Recordo-me bem, Querida Cristina, por isso, os exemplares mais preciosos devem ser microfilmados e tornados acessíveis nesse suporte. É horrenda a ideia de um livro guardado que não serve para ser lido, mas trata-se da diferençã entre um truinfo relativo e outro, absoluto do Mal.

Com a diferença, Querida Ana, que as boas roupas passam de moda a cada seis meses e is bons livros permanecem a uso por séculos!

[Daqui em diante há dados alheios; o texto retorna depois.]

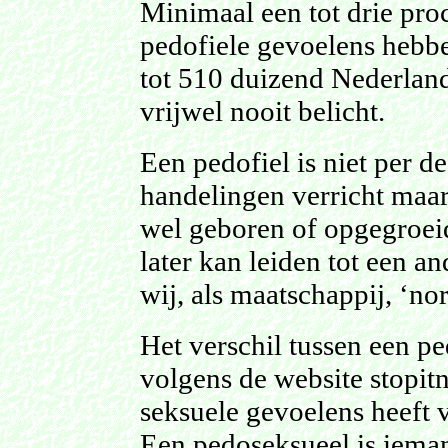
Minimaal een tot drie pr
pedofiele gevoelens hebbe
tot 510 duizend Nederland
vrijwel nooit belicht.
Een pedofiel is niet per d
handelingen verricht maa
wel geboren of opgegroeid
later kan leiden tot een a
wij, als maatschappij, ‘no
Het verschil tussen een pe
volgens de website stopit
seksuele gevoelens heeft 
Een pedoseksueel is ieman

Ehehehehehe, Meu Caro Carlos, ainda tenho conseguido resistir a isso, mas, realmente, a tentação é enorme.

Querida Lady Bird,
isso é que é levar a concorrência por uma notita às últimas consequências. Prometem, esses!

Querida Ariel,
com um vigilante bem mauzinho, que lhe arrancasse à chicotada pedaços de pele, já que é o tratamento que ele gosta de infligir aos alfarrábios...

Alguma, Querida Patti, mas o sacripanta esconreu bem muitas das extracções. Só não digo que é um caso clínico porque isso poderia facilitar uma suavização do castigo.

Querida Gi,
Bem, agora deu-me uma ideia: escrever um romance em que uma ratazana inspirada nesta fizesse outro tanto, mas os recortes colados uns após os outros, fizessem sentido autónomo e uma obra notável. Seria a redenção possível, um mero caso de os fins justificarem, para o infractor, os meios.